Il dottor William Leap, professore emerito di antropologia all’American University e co-editore del Journal of Language and Sexuality, condivide questo pensiero:  “Penso che faccia parte di un fenomeno dell’inglese e di altre lingue indoeuropee, secondo il quale qualcosa è reale quando puoi dargli un nome”.

Per i membri più anziani della comunità LGBTQ+ l’introduzione di un linguaggio chiaro e inclusivo ha rappresentato un momento significativo.  “Una delle cose che si sentono costantemente è: ‘non ho mai saputo che ci fosse una parola per definirmi. E poi ho scoperto che c’era una parola precisa per poterlo fare”, dice Leap.

Etichettare, sotto certi aspetti, è importante, ma come ci si può assicurare che sia qualcosa di utile piuttosto che di dannoso?  Russ crede che la soluzione stia in chi mette le etichette.

“È importante non solo avere una terminologia e un linguaggio specifico per le identità queer, ma che sia opera di persone con identità queer”, afferma Russ. “‘Nothing about us, without us’ (niente su di noi, senza di noi) è uno slogan che mi viene in mente e penso che questa sia la differenza tra un linguaggio benefico o uno nocivo”.

Un termine per governare tutti?

Quando si tratta di termini LGBTQ, sembra chiaro che il miglior approccio alla terminologia inclusiva sia quella di permettere ai membri della comunità di decidere le proprie etichette.  Ma diventa più complicato man mano che veniamo a conoscenza di nuove – o di precedentemente fraintese – identità, rendendo sempre più difficile inserire tutti questi gruppi sotto un enorme termine ombrello.

Che dire di “queer“?  Questa parola è abbastanza ampia da includere tutti gli orientamenti sessuali e le identità di genere che vogliamo comprendere?  La risposta non è ancora chiara… ad ogni modo, molte persone LGBTQ+ hanno già iniziato ad usare “queer” come termine generico.

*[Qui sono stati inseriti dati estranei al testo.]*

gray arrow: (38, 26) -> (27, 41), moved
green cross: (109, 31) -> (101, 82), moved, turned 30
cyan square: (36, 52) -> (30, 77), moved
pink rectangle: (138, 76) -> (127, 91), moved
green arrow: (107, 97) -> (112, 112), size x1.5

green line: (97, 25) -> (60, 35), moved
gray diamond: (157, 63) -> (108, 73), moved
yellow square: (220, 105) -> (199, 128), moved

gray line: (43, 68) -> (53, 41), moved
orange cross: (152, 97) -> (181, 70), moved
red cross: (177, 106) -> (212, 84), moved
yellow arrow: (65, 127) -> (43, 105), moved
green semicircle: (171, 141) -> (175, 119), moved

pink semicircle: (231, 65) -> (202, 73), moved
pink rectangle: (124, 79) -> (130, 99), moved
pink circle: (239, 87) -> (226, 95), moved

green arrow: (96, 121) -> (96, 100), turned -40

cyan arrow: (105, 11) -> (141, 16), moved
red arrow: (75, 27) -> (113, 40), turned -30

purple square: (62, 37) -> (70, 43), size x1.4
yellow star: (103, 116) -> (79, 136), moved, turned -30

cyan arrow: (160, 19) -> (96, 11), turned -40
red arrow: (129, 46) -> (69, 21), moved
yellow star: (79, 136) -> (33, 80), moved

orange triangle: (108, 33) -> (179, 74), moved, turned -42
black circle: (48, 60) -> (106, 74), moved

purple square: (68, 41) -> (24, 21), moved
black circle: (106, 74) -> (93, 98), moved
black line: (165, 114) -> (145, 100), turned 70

Anche se alcune persone più anziane non condividono pienamente questa soluzione, poiché, nel corso del loro passato, con “queer” si intendeva un insulto omofobico.

“In qualche modo, [‘queer’] potrebbe essere il miglior termine da usare perché, teoricamente, può essere utilizzato per includere un sacco di cose”, dice Leap.  “Ma c’è un mucchio di gente a cui non piace il termine perché riporta alla memoria esperienze negative”.

Altri hanno deciso di usare “LGBTQ+”, ponendo il segno “più” per indicare qualsiasi altra identità non inclusa nell’acronimo.  Ma anche in questo caso il segno “più” può portare a sentimenti di esclusione da parte di gruppi la cui identità non riceve una lettera.

Per Russ, la discussione dovrebbe andare oltre la semplice domanda di quante lettere dovremmo apporre alla fine di “LGBTQ”.

“In definitiva, il modo per essere inclusivi è assicurarsi che le persone che si identificano con diversi orientamenti sessuali e identità di genere non rappresentate da quelle cinque lettere siano viste e ascoltate, e che sia data loro la possibilità di essere protagoniste”, dice Russ.  “Perché loro sapranno esattamente cosa li fa sentire esclusi e noi, come comunità, abbiamo il grande compito di farli sentire non solo inclusi, ma anche ben accolti, sia negli spazi fisici che in quelli digitali”.